The objective of personalized or precision medicine is to give “the right patient the right drug at the right moment”. Precision medicine therefore implies determining which treatment is the best for a given patient, based on his/her characteristics, instead of favoring the one with better outcome on average in the whole population (one size fits all). Indeed, the current practice in medicine is to favor the treatment with the highest response rate (response being intended in the general sense of any favorable outcome). This would be a reasonable rule only if the responders to the “inferior” treatment would all respond to the “superior” one. However, when sets of responders do not overlap, an individualized treatment strategy could lead to a much higher response rate in the overall population. For instance if the usual treatment strategy only has a 20% response rate and 40% of patients respond to the new treatment, the response rate in the overall population could range from 40% (if all responders to the usual treatment respond to the new one) to 60% (if none of them respond to the new treatment).
Developing methods to identify patients more likely to respond to a treatment than to another one has recently become a very active research topic in biostatistics. Once a model predicting whether a patient would be more likely to respond to a given treatment or to its comparator has been obtained, for example using data from a randomized controlled trial (RCT), it is straightforward to derive an individualized treatment rule (ITR) where patients would receive the treatment under which their predicted response is higher. It has been shown that such a strategy would maximize the expectation of the outcome over the population.
Measures of the performance of an ITR using a biomarker as compared to the “one size fits all” strategy have also been developed, such as the improvement in population average outcome under the ITR, for instance. The specification of the model to estimate the performance of the ITR is however important, especially when several biomarkers are considered together. The classical approach relies on generalized linear regression with markers by treatment interactions, but the effect of model misspecification can be critical, especially around the decision boundary. This would lead to biased predicted performance of ITR. Even using flexible approaches such as machine learning, there remains a non-negligible risk to recommend the incorrect treatment for patients with close predicted response under each treatment. In addition, testing whether personalization provides overall benefit remains an open problem.
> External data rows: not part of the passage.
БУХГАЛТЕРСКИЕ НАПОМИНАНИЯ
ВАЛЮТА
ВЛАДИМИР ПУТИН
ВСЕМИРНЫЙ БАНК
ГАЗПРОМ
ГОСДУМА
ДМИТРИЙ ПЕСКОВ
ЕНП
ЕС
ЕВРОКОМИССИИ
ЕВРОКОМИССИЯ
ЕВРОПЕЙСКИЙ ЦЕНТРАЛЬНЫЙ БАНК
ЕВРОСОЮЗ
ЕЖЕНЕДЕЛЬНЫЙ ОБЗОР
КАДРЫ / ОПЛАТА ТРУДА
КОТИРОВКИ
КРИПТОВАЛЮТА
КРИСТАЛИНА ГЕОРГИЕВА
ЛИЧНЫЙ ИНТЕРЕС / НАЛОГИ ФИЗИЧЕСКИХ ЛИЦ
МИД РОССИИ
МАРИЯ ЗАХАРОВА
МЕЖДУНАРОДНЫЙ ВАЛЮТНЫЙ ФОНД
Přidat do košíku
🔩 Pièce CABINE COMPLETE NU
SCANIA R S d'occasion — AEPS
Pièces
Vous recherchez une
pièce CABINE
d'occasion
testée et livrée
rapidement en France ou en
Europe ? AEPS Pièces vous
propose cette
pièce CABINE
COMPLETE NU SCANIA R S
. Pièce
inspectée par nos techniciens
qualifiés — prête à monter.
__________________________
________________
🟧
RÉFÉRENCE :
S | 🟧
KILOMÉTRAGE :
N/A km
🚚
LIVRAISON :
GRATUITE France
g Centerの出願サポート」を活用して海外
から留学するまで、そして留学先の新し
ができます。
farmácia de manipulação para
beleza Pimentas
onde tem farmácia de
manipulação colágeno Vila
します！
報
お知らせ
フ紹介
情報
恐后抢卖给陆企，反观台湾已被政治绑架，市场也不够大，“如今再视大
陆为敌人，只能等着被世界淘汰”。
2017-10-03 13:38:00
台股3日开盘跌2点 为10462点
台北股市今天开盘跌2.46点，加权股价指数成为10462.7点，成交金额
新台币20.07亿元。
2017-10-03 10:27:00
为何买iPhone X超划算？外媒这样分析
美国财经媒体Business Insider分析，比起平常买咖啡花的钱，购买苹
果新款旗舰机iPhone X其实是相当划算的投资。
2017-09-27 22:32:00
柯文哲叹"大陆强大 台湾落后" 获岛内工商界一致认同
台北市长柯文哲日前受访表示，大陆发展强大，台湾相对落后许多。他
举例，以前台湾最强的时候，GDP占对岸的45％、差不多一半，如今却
Statement of project significance
Our work is important for two main reasons. First, it is crucial that responders to each treatment compared would be correctly identified to develop individualized treatment strategies that will improve the outcome of patients. In that respect, there is a need for cutting-edge statistical methods. Second, it is also important that the benefit of such individualized strategies would not be overstated and overestimated because there is a risk of false decision at potentially high costs.
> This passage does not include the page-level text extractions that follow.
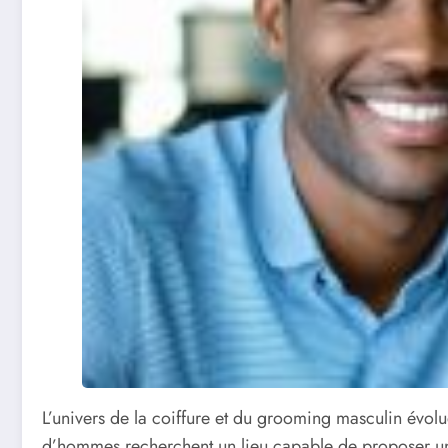
L’univers de la coiffure et du grooming masculin évolue
d’hommes recherchent un lieu capable de proposer une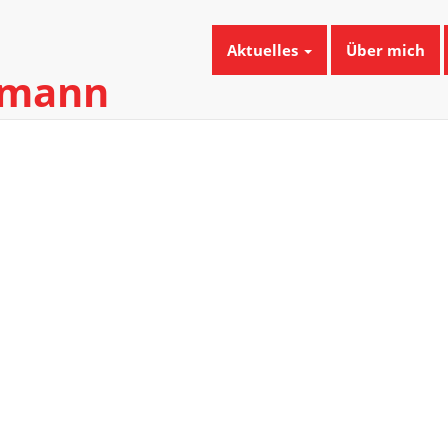
Aktuelles
Über mich
umann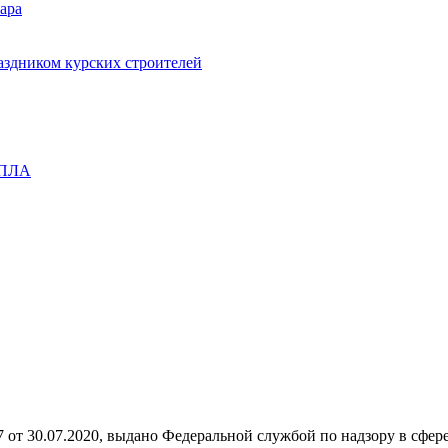
ара
здником курских строителей
 БПЛА
7 от 30.07.2020, выдано Федеральной службой по надзору в сфе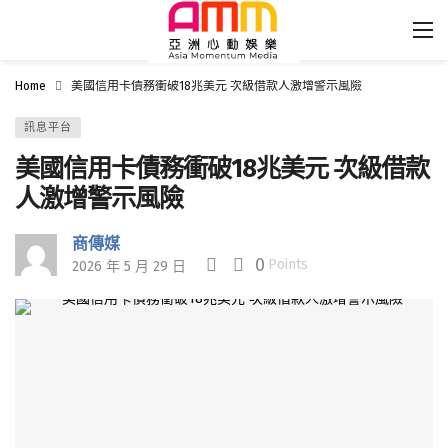
Home
美國信用卡債務衝破18兆美元 次級借款人激增警示風險
訊息平台
美國信用卡債務衝破18兆美元 次級借款
人激增警示風險
商傳媒
0
Points
2026 年 5 月 29 日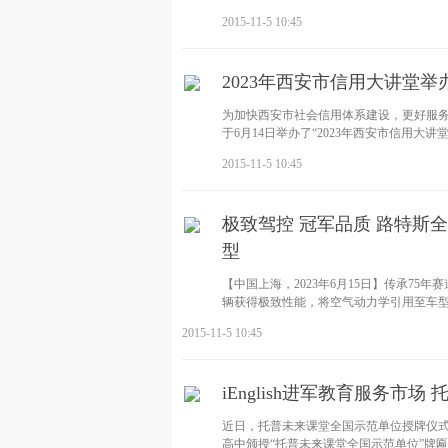
2015-11-5 10:45
2023年西安市信用大讲堂举
为加快西安市社会信用体系建设，更好服
于6月14日举办了“2023年西安市信用大
2015-11-5 10:45
极致驾控 冠军品质 路特斯全
型
【中国上海，2023年6月15日】传承7
辆获得极致性能，将空气动力学引用至车型
2015-11-5 10:45
iEnglish进军教育服务市
近日，托普未来课堂全国示范单位授牌仪
高中颁授“托普未来课堂全国示范单位”牌匾。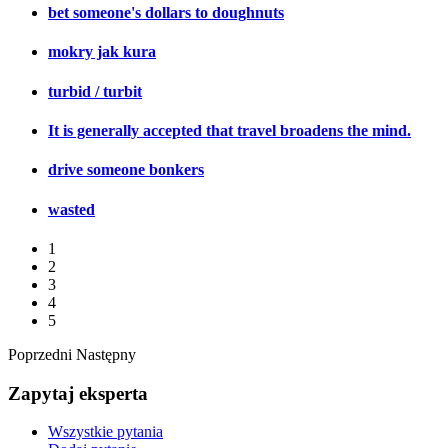
bet someone's dollars to doughnuts
mokry jak kura
turbid / turbit
It is generally accepted that travel broadens the mind.
drive someone bonkers
wasted
1
2
3
4
5
Poprzedni
Następny
Zapytaj eksperta
Wszystkie pytania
Specific Aims of the Project: 

The aims of this project are:
(1) To develop statistical tests for the benefit of personalization.
(2) To develop innovating approaches to determine individualized treatment strategies using data from randomized controlled trials.
(3) To illustrate the potential gain of the approach we propose using real data from randomized controlled trials.
The request for data to the Yoda platform primarily serves this third aim. As a corollary, this will allow ultimately to determine individualized treatment strategies for diabetic patients with an associated measure of potential population benefit.

What is the purpose of the analysis being proposed? Please select all that apply.: 
New research question to examine treatment effectiveness on secondary endpoints and/or within subgroup populations
Preliminary research to be used as part of a grant proposal
Data Source and Inclusion/Exclusion Criteria to be used to define the patient sample for your study: 

Selection of the trials:
The methods we develop need RCTs with relatively large sample size, as well as relevant patients characteristics. Based on these considerations, we have selected the study NCT00968812 (CANTATA-SU trial) as a possible good candidate for our methodology, since it has a large sample size, the experimental and control treatments have different mechanisms of action, which is likely better suited for finding variables associated with a differential treatment effect, and the effect of the experimental treatment as compared to the comparator is not overwhelming, thus allowing for a more refined strategy.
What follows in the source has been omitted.